Не буду говорить об охватившем меня стыде – это слишком понятно и неинтересно. Скажу только, что с тех пор я более трезвенно стал относиться к разным интеллектуальным модам, поверяя их данным критерием (не скажу "аверинцевским", но почерпнутым явственно с вышеупомянутой оказией): а к лицу ли мне вообще тому или иному поветрию в общественных умонастроениях доверять, не исследовав его достоверности – нравственной, а то и просто рассудочной?

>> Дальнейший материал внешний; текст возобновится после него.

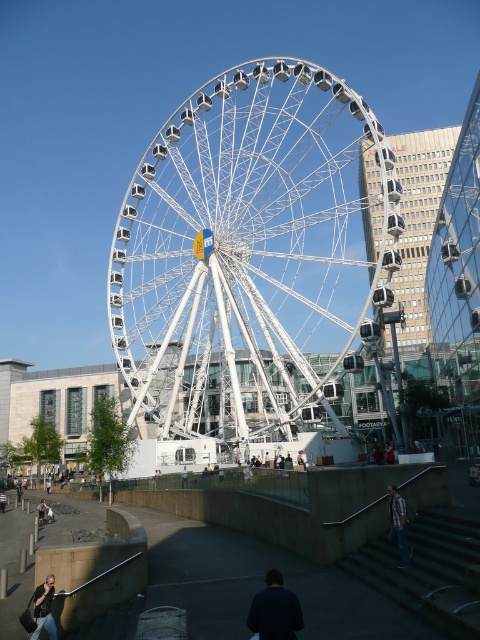 Question: Is plaid shirt at lower right wider than light brown leather jacket at center?

Choices:
 (A) no
 (B) yes

Answer: (A)

Question: Is white metallic ferris wheel at center smaller than dark blue jacket at lower center?

Choices:
 (A) no
 (B) yes

Answer: (A)

Question: Which is nearer to the white metallic ferris wheel at center?

Choices:
 (A) light brown wooden bench at center
 (B) dark blue jacket at lower center

Answer: (A)

Question: Which of the following is the closest to the observer?

Choices:
 (A) plaid shirt at lower right
 (B) light brown leather jacket at center

Answer: (A)

Question: Does white metallic ferris wheel at center appear on the right side of leather jacket at lower left?

Choices:
 (A) yes
 (B) no

Answer: (A)

Question: Which is farther from the leather jacket at lower left?

Choices:
 (A) light brown leather jacket at center
 (B) dark blue jacket at lower center

Answer: (A) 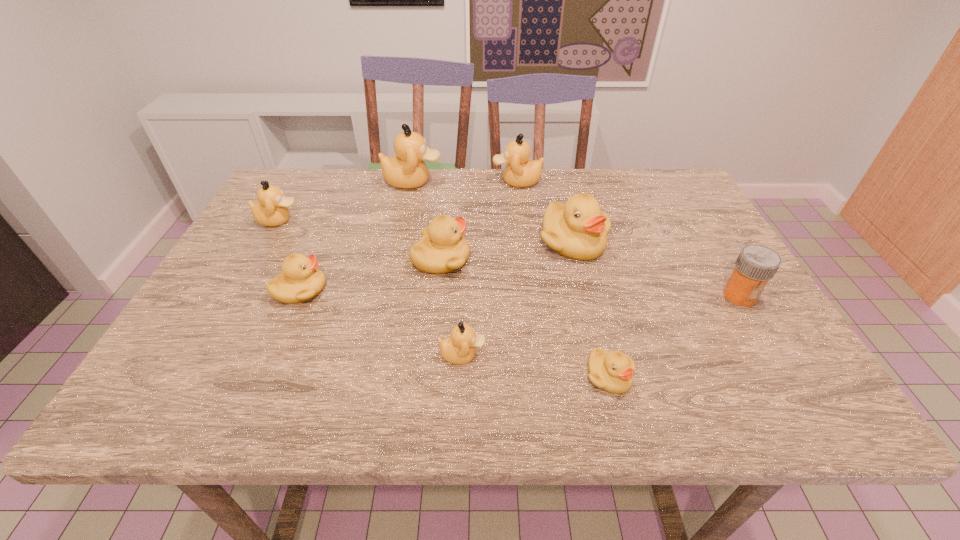 Locate an element on the screen. This screenshot has width=960, height=540. the leftmost yellow duckling is located at coordinates (300, 280).

Find the location of `the nearest tan duckling`. the nearest tan duckling is located at coordinates (460, 348).

This screenshot has height=540, width=960. Identify the location of the second tan duckling from right to left. (460, 348).

Find the location of a particular element. the nearest yellow duckling is located at coordinates pyautogui.click(x=612, y=371).

Where is `the shortest object`? The width and height of the screenshot is (960, 540). the shortest object is located at coordinates (612, 371).

At what (x,y) coordinates should I click in order to perform the action: click on free region located on the face of the biggest tan duckling. Please return your answer as a coordinate pair (x, y). Looking at the image, I should click on (472, 181).

This screenshot has height=540, width=960. I want to click on vacant space located 0.090m on the face of the second biggest tan duckling, so click(x=463, y=181).

Where is `vacant region located 0.120m on the face of the second biggest tan duckling`? vacant region located 0.120m on the face of the second biggest tan duckling is located at coordinates (452, 181).

Find the location of `free space located on the face of the second biggest tan duckling`. free space located on the face of the second biggest tan duckling is located at coordinates (416, 181).

Where is `free space located on the front-facing side of the biggest yellow duckling`? The height and width of the screenshot is (540, 960). free space located on the front-facing side of the biggest yellow duckling is located at coordinates (606, 373). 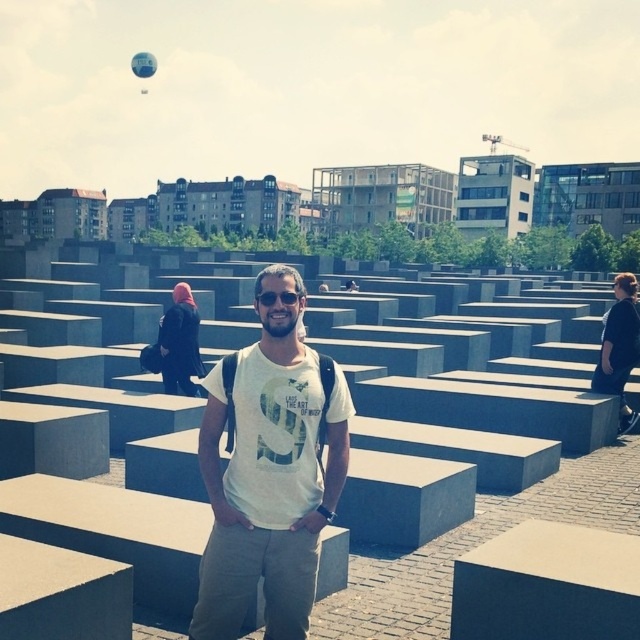 Question: Is the position of black matte shirt at center less distant than that of translucent blue balloon at upper left?

Choices:
 (A) yes
 (B) no

Answer: (A)

Question: Can you confirm if white cotton t-shirt at center is wider than translucent blue balloon at upper left?

Choices:
 (A) yes
 (B) no

Answer: (B)

Question: Does black matte shirt at center appear on the right side of translucent blue balloon at upper left?

Choices:
 (A) no
 (B) yes

Answer: (B)

Question: Which object is farther from the camera taking this photo?

Choices:
 (A) white cotton t-shirt at center
 (B) translucent blue balloon at upper left
 (C) black matte shirt at center

Answer: (B)

Question: Which of the following is the farthest from the observer?

Choices:
 (A) (259, 426)
 (B) (141, 51)
 (C) (600, 376)

Answer: (B)

Question: Which point is closer to the camera?

Choices:
 (A) white cotton t-shirt at center
 (B) black matte shirt at center

Answer: (A) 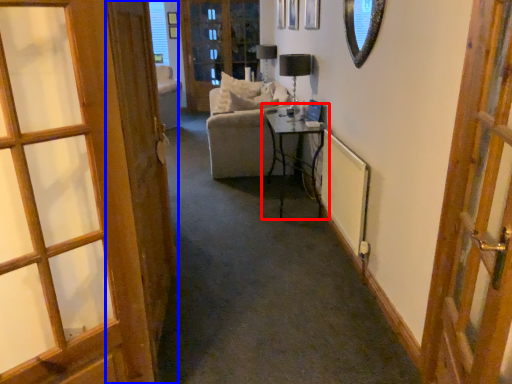 Question: Which of the following is the farthest to the observer, table (highlighted by a red box) or door (highlighted by a blue box)?

Choices:
 (A) table
 (B) door

Answer: (A)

Такой вот страшный случай со мною произошёл около Сергея Сергеича Аверинцева.
Конечно,– могут возразить оппоненты: а причём тут «моральная проповедь»,– каковую многие приписывают покойному нашему академику, – и наука, или роль Аверинцева в этой науке или даже разных науках, будь то филология, богословие или литературоведение? Не берусь судить о столь высоких или даже абстрактых материях. Моё-то дело, по мере моих слабых и не совсем поставленной задаче соразмерных сил – дать свидетельство! Почти что по слову Писания... Да простят мне ревнители строгости библейской экзегезы столь дерзкую аналогию.
Не могу не вспомнить то, что неизгладимой печатью было положено мне на сердце в связи с Аверинцевым: Сергей Сергеич и книги. Его отношение. Да и вряд ли буду здесь оригинален, ведь всё это могут подтвердить люди, знавшие его и много дольше, и интимнее меня. Всё это звучит почти что трюизмом.
Но осмелюсь прибавить со своей стороны лишь некоторые факты, детали, которые, пожалуй, мало кому и из хорошо знавших Сергея Сергеича людей могут быть известны. Просто поскольку дело происходило в течение ряда лет именно в Вене, да и навряд ли где-нибудь "запротоколировано", ибо – слишком такое простое, домашнее, как бы даже "междудельное" и потому недостойное вроде как упоминания. Да и кто об этом особенно-то знает: Наталья Петровна, да может ещё кто из семьи слышал, да Ваш покорнейший, который в данном случае – уж точно знает. А меня-то эти обстоятельства как раз касались весьма и весьма. Просто потому, что именно в этой особой области я был вроде как "интимиссимус" Сергея Сергеича. Обстоятельства эти таковы, что ну никак нельзя дать им погрузиться в стихию забвения. Жалко!